**WORK ITEM:** Leaving out all pictures, transcribe exactly the lines between the line with "175,96%, au sujet desquelles un mess" and the last line of the records below, both included.

Stored data entries

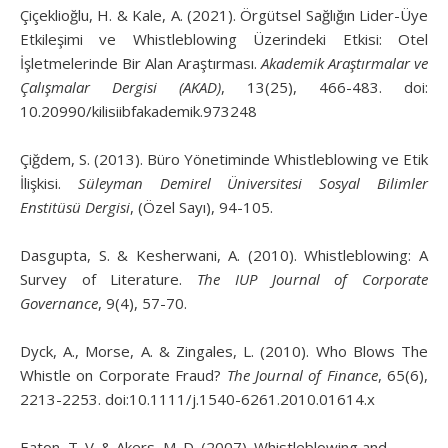
Çiçeklioğlu, H. & Kale, A. (2021). Örgütsel Sağlığın Lider-Üye
Etkileşimi ve Whistleblowing Üzerindeki Etkisi: Otel
İşletmelerinde Bir Alan Araştırması.
Akademik Araştırmalar ve
Çalışmalar Dergisi (AKAD)
, 13(25), 466-483. doi:
10.20990/kilisiibfakademik.973248
Çiğdem, S. (2013). Büro Yönetiminde Whistleblowing ve Etik
İlişkisi.
Süleyman Demirel Üniversitesi Sosyal Bilimler
Enstitüsü Dergisi
, (Özel Sayı), 94-105.
Dasgupta, S. & Kesherwani, A. (2010). Whistleblowing: A
Survey of Literature.
The IUP Journal of Corporate
Governance
, 9(4), 57-70.
Dyck, A., Morse, A. & Zingales, L. (2010). Who Blows The
Whistle on Corporate Fraud?
The Journal of Finance
, 65(6),
2213-2253. doi:10.1111/j.1540-6261.2010.01614.x
Eaton, T. V. & Akers, M. D. (2007). Whistleblowing and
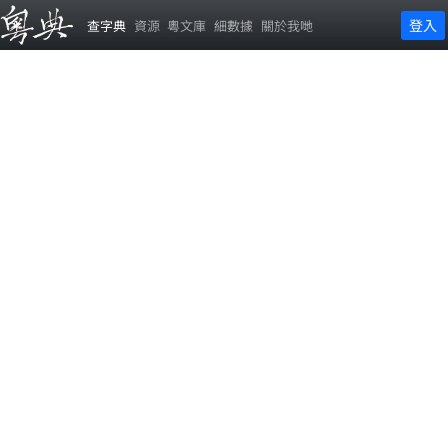
登入
查字典
資源
粵文庫
細數據
關於我哋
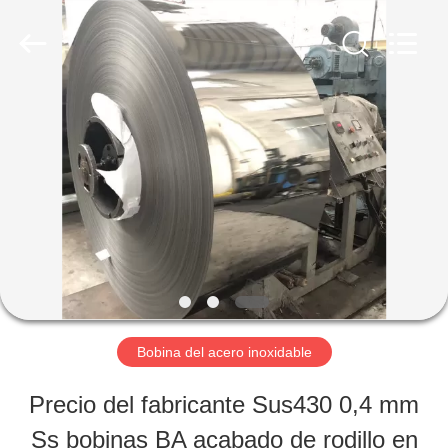
-
2026
WUXI
HONGJINMILAI
STEEL
CO.,LTD.
EN
All
Rights
Reserved.
CASA
PRODUCTOS
LOS
VÍDEOS
Bobina del acero inoxidable
Precio del fabricante Sus430 0,4 mm
SOBRE
Ss bobinas BA acabado de rodillo en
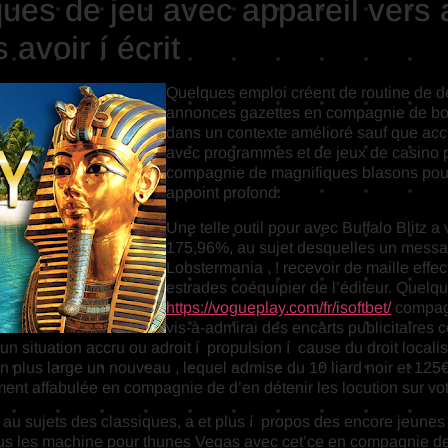
ques de jeu avec appareil vers
avoir í écrit
Quelques emploi créent de routine de dél
annonces gazettes en compagnie de boos
dans un contexte amélioré sauf que accr
avec programmes et de jeux de casino pu
compagnie de magnifiques blasons pour
appoint profond.
Une telle outil pour avec Buffalo Blitz
175,96%, au sujet desquelles un mess
Lobstermania , ! recevoir de maille effecti
estrades coéquipier de l’éditeur. Quelq
https://vogueplay.com/fr/isoftbet/
compagn
vis-à-admirai des encarts publicitaires 
n situation accru ou adroit í propulsion í cause du droit localis
n plus large un nouveau , lequel admise du 10 liard noir et 125€
ent affabulée en compagnie de d’en détenir les locution sur votr
au sujets des classiques, a et plus í propos des encore jeune
tous les machine pour thunes Vegas avec cet’ce en compagnie de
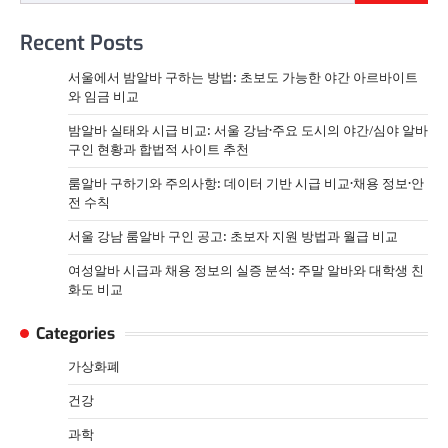
Recent Posts
서울에서 밤알바 구하는 방법: 초보도 가능한 야간 아르바이트
와 임금 비교
밤알바 실태와 시급 비교: 서울 강남·주요 도시의 야간/심야 알바
구인 현황과 합법적 사이트 추천
룸알바 구하기와 주의사항: 데이터 기반 시급 비교·채용 정보·안
전 수칙
서울 강남 룸알바 구인 공고: 초보자 지원 방법과 월급 비교
여성알바 시급과 채용 정보의 실증 분석: 주말 알바와 대학생 친
화도 비교
Categories
가상화폐
건강
과학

**ANSWER SECTION:**
175,96%, au sujet desquelles un mess
Lobstermania , ! recevoir de maille effecti
estrades coéquipier de l’éditeur. Quelq
https://vogueplay.com/fr/isoftbet/
compagn
vis-à-admirai des encarts publicitaires 
n situation accru ou adroit í propulsion í cause du droit localis
n plus large un nouveau , lequel admise du 10 liard noir et 125€
ent affabulée en compagnie de d’en détenir les locution sur votr
au sujets des classiques, a et plus í propos des encore jeune
tous les machine pour thunes Vegas avec cet’ce en compagnie de
Recent Posts
서울에서 밤알바 구하는 방법: 초보도 가능한 야간 아르바이트
와 임금 비교
밤알바 실태와 시급 비교: 서울 강남·주요 도시의 야간/심야 알바
구인 현황과 합법적 사이트 추천
룸알바 구하기와 주의사항: 데이터 기반 시급 비교·채용 정보·안
전 수칙
서울 강남 룸알바 구인 공고: 초보자 지원 방법과 월급 비교
여성알바 시급과 채용 정보의 실증 분석: 주말 알바와 대학생 친
화도 비교
Categories
가상화폐
건강
과학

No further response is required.